Dogs can be very possessive about their food/water while they are eating or drinking. Maybe Gustave knows this and thinks he was wrong for disturbing the other dog and is why he's not upset about it. I'm glad he wasn't hurt worse and hope his eye heals soon. I really wouldn't blame either of the dogs because I think it's their instinct. The day care should have a way to keep them separate when eating/drinking. JMHO. 


Sent from my iPhone using Petguide.com Free App


----------



## wkomorow (Aug 26, 2011)

The poor little thing. At least the day care did act responsibly.


----------



## Lili 1 (Apr 9, 2012)

It dosent matter were u go, things like this can always happen. Just 3 days ago i went for a walk with my Lili and took my friends chihuauwa with me. I had two of them on the Leash and a bigger dog came(off leash, he and Lili get along verry well) bud he just turn to the chihuawa and attackt him! We took him to the ER and the owner of the other dog came with us and also sed she will take care of all the bills. he lucky dident breack anithyng bud he had a bite wound witch they had to desinfect and will need to take meds for 1 week. I cant imagine how i would hafe reackt if a dog would attack Lili! I hope your sweet is doing fine and that he is getting better soon! I think not to bring him there its a good idea, not that he is combinating this place with pain and is always affraid there:-( Cuddles!


Sent from my iPhone using Petguide.com Free App


----------



## Ladysmom (Oct 19, 2004)

OMG! How lucky Gustave didn't lose his eye!

We have two daycares here and I have toyed with the idea of taking Bailey there for about a year. He loves other dogs and would love to be able to play off leash with them. I always chicken out, though. My sister worked at a vet office for many years and said she saw a lot of bites from doggie day care. There are just too many variables in a pack of dogs for me to feel safe leaving Bailey unsupervised.


----------



## Bailey&Me (Mar 8, 2010)

Oh no, I'm so sorry Gustave (and you) had to go through something so traumatic  I'm glad he wasn't seriously injured and doesn't seem to be phased. 

I also agree with others in that I think that this could really have happened anywhere, even in a small dog play group or with friends' dogs. I'm impressed with the way your daycare handled it...no matter how many safety precautions they (or really any other daycare) could have taken, something like this could unfortunately happen any time you get a group of dogs together. I am very nervous letting Bailey play in a group of other dogs just because of this. I used to take him to a lot of small dog play groups and also day care when he was younger (for socialization) but it was really hard on ME because I was always so nervous :/

Maybe you could get in touch with the parents of a couple of Gustave's best doggie friends from daycare and see if they want to do one-on-one playdates? 

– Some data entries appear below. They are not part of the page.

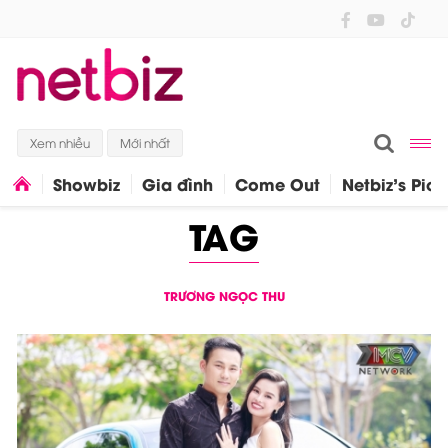
Xem nhiều
Mới nhất
Showbiz
Gia đình
Come Out
Netbiz's Pick
TAG
TRƯƠNG NGỌC THU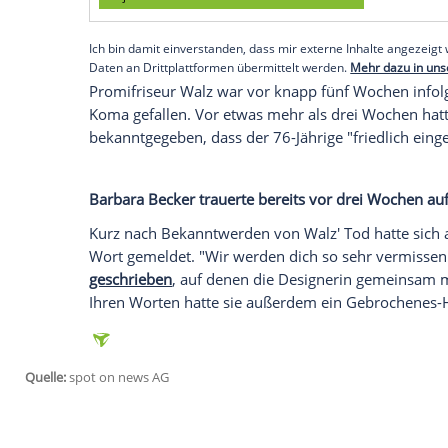
ein Nutzer. Ein anderer betonte, es sei "s
erinnere. Die meisten der Kommentare be
Herz taucht unzählige Male auf. Einige N
Follower schrieb kurz und knapp: "R.I.P."
Außerdem kommentierten auch einige Pr
Musikproduzent Mousse T (54) und die eh
(71), die 2008 auch zur Hochzeit von
Udo
Empfohlener externer Inhalt:
Glomex GmbH
Wir benötigen Ihre Zustimmung, um den von un
anzuzeigen. Sie können diesen mit einem Klick a
jetzt aktivieren
Ich bin damit einverstanden, dass mir externe In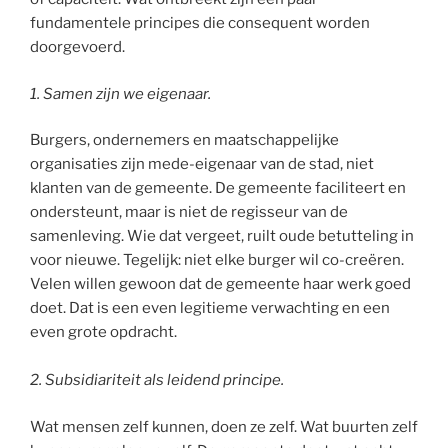
fundamentele principes die consequent worden
doorgevoerd.
1. Samen zijn we eigenaar.
Burgers, ondernemers en maatschappelijke
organisaties zijn mede-eigenaar van de stad, niet
klanten van de gemeente. De gemeente faciliteert en
ondersteunt, maar is niet de regisseur van de
samenleving. Wie dat vergeet, ruilt oude betutteling in
voor nieuwe. Tegelijk: niet elke burger wil co-creëren.
Velen willen gewoon dat de gemeente haar werk goed
doet. Dat is een even legitieme verwachting en een
even grote opdracht.
2.
Subsidiariteit als leidend principe.
Wat mensen zelf kunnen, doen ze zelf. Wat buurten zelf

Sorry again that this happened  Glad Gustave is okay!


----------



## shellbeme (Mar 1, 2011)

Honestly this could happen anywhere, and I think the daycare handled it very well and it sounds like they felt horrible for what happened. If he is afraid of dogs the best way to get him over that fear is to have him around dogs-in a controlled environment. I would continue to bring him, but it is up to you  do what you think is best.


----------



## eiksaa (Jun 8, 2012)

Thank you everyone for your responses and concern. I was going to do individual replies but since there are common themes I'll just do one big reply. 

I agree with those of you that say it could have happened anywhere. I also agree that the daycare handled this very well. There are two problems with sending him back. One is I don't know if he has a negative association with that place. I am planning to just go there, treat Gustave and come back. Not sure why, I just don't like he has negative association for something. 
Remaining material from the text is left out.